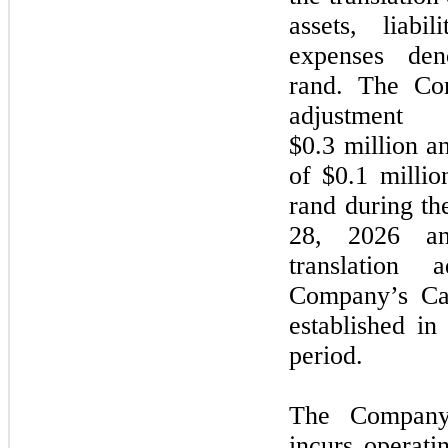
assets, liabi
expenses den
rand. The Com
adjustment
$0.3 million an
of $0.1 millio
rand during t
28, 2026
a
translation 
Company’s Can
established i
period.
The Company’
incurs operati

- - -

* WHAT IS REQUIRED
Begin with the line that holds "expenses den" and write out each line from there to the end of the material, exactly as it stands. Include nothing else.

* WRITTEN REPLY
expenses den
rand. The Com
adjustment
$0.3 million an
of $0.1 millio
rand during t
28, 2026
a
translation 
Company’s Can
established i
period.
The Company’
incurs operati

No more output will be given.